## Saved entries
# # # # # # #

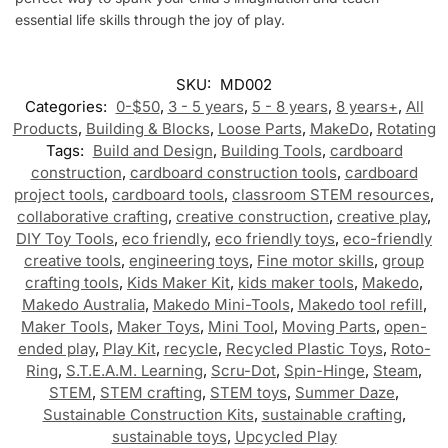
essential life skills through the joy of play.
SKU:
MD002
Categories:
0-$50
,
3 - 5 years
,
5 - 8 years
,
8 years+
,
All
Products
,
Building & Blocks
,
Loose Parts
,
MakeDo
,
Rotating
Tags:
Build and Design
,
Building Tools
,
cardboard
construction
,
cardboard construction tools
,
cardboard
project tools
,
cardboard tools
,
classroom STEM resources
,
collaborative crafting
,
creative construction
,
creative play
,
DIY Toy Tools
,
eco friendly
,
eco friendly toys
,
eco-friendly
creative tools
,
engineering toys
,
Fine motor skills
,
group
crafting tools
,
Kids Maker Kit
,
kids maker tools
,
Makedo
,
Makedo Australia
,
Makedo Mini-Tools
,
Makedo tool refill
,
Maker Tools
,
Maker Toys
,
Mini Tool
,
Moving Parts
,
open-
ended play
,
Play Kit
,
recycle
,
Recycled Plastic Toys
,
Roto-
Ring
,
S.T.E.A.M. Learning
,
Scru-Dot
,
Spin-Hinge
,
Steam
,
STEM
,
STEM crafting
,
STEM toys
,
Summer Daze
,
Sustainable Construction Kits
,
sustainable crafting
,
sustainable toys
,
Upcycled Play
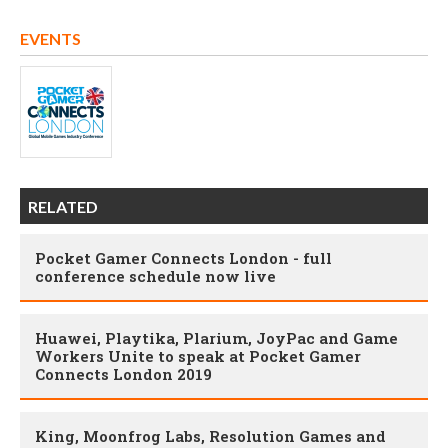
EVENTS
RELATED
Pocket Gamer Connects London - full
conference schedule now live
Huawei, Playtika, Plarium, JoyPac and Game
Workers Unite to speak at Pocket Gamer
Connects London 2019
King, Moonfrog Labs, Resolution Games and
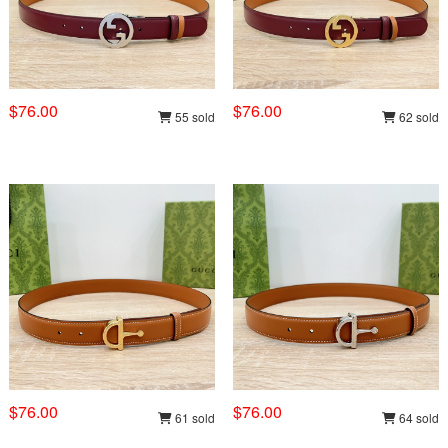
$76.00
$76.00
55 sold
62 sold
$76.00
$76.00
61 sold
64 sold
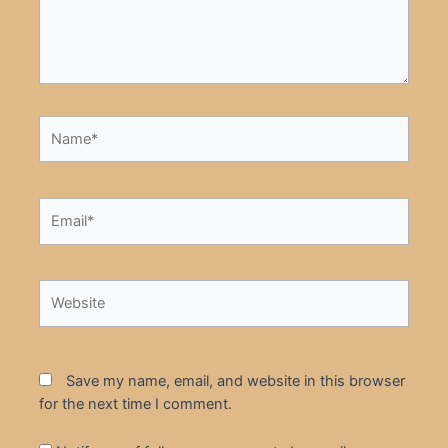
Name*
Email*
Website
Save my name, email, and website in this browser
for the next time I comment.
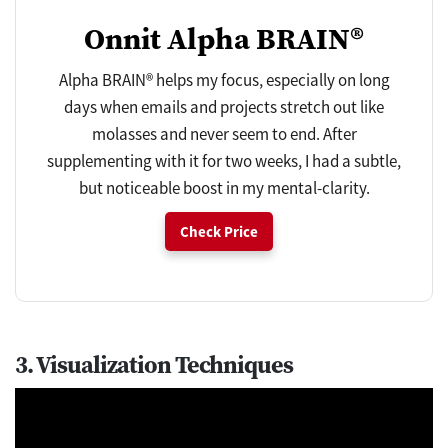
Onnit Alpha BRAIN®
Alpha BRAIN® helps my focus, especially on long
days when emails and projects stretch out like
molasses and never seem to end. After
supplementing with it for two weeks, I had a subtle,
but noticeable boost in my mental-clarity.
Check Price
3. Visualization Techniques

# # # # # # #

## What needs to be done
A word-for-word repeat is expected of the lines from the one with "for the next time I comment." to the end of the data, both included; pictures are not part of it.

## Result of this task
for the next time I comment.
Onnit Alpha BRAIN®
Alpha BRAIN® helps my focus, especially on long
days when emails and projects stretch out like
molasses and never seem to end. After
supplementing with it for two weeks, I had a subtle,
but noticeable boost in my mental-clarity.
Check Price
3. Visualization Techniques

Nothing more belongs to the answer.